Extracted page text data
= Beginning of Section =

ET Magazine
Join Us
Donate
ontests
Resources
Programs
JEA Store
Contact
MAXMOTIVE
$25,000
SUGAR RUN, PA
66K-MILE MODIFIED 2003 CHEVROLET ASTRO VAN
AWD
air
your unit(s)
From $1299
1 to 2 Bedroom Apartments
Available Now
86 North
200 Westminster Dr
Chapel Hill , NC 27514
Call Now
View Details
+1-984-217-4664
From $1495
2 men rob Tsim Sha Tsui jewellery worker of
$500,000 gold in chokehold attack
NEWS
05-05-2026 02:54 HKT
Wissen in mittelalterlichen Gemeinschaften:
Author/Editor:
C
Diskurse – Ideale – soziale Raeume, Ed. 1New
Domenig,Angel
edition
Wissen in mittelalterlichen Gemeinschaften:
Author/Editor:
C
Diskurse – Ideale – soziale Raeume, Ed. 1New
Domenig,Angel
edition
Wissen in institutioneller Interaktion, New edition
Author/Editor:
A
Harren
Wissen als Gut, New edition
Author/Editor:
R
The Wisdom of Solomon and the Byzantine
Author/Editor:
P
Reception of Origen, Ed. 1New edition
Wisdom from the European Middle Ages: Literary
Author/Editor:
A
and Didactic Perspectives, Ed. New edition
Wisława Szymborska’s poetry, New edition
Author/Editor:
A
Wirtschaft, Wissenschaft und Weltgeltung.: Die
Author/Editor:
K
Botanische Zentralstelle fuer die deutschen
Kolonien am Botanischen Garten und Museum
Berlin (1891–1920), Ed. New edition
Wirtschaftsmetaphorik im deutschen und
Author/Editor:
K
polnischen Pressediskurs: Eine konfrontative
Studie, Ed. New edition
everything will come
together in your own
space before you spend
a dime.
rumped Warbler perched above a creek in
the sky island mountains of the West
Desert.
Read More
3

= End of Section =
= Beginning of Section =

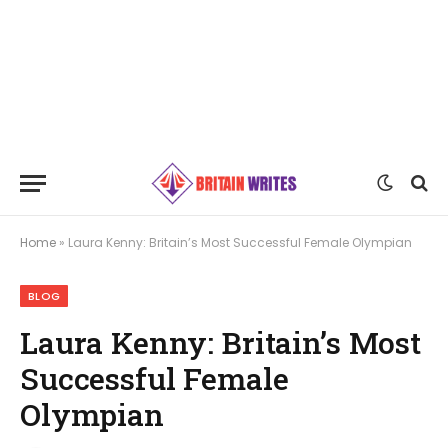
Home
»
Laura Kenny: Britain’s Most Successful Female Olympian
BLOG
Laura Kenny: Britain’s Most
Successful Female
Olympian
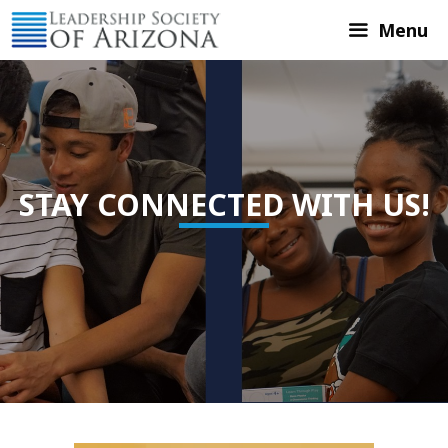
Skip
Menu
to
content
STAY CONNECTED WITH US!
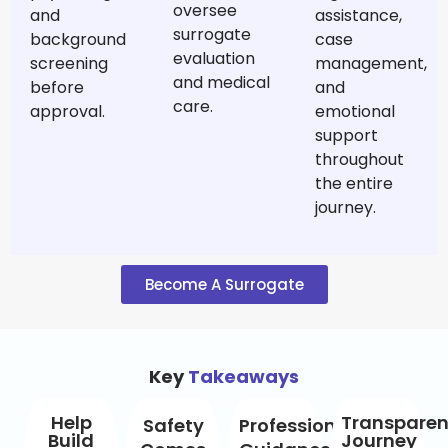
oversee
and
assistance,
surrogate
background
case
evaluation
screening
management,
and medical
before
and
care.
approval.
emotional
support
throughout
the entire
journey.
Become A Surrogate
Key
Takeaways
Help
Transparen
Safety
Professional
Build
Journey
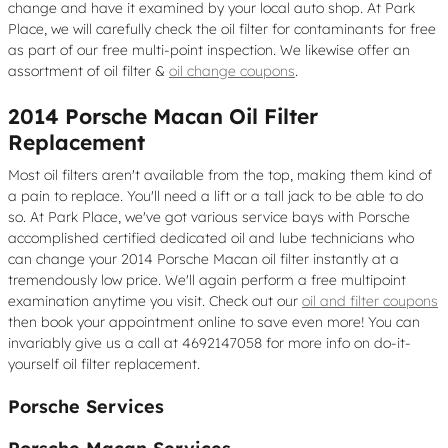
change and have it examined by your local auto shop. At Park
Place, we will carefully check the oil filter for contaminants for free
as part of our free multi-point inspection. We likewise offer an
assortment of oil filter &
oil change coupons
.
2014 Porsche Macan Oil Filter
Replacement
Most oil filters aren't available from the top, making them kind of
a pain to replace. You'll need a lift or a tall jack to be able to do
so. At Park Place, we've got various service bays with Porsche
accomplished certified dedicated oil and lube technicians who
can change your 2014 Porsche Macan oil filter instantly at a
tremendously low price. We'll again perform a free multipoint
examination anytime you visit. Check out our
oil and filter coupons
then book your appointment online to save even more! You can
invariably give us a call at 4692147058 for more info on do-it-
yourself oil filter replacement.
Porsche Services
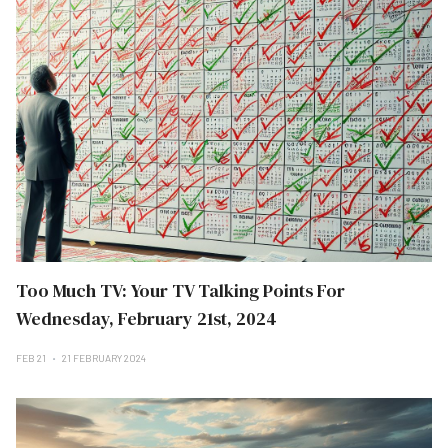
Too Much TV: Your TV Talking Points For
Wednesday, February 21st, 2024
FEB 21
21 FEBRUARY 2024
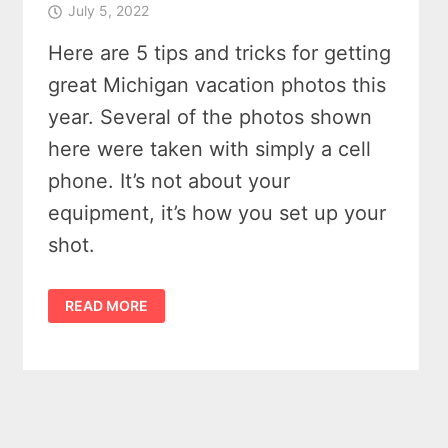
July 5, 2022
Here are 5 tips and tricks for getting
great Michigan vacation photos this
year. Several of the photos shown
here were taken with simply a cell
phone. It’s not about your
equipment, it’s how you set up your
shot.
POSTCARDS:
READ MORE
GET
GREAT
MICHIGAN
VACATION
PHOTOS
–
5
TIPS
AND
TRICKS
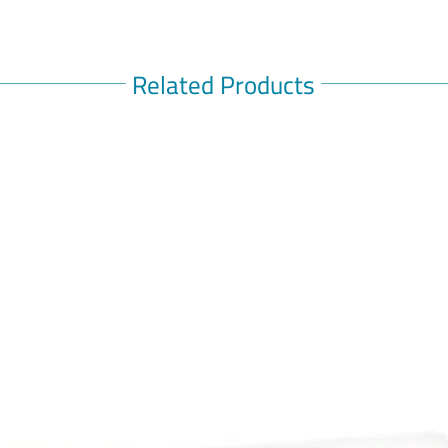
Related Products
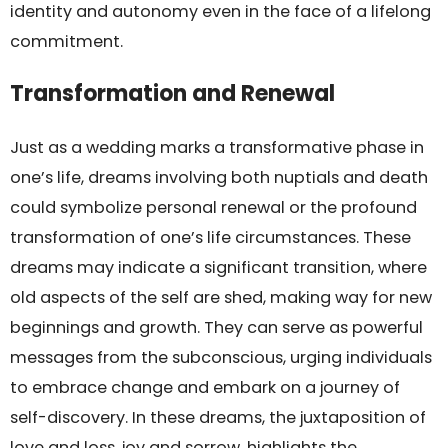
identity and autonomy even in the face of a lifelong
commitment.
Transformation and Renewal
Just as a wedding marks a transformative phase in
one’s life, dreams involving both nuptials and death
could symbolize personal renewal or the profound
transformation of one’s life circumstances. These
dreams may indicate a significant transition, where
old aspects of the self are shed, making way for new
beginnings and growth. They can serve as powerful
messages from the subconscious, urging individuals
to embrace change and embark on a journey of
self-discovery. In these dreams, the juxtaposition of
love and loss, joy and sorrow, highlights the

= End of Section =

PROBLEM DETAILS: Isolate the lines above that contain the word "free" and copy them.

SOLVED EXERCISE:
Place, we will carefully check the oil filter for contaminants for free
as part of our free multi-point inspection. We likewise offer an
tremendously low price. We'll again perform a free multipoint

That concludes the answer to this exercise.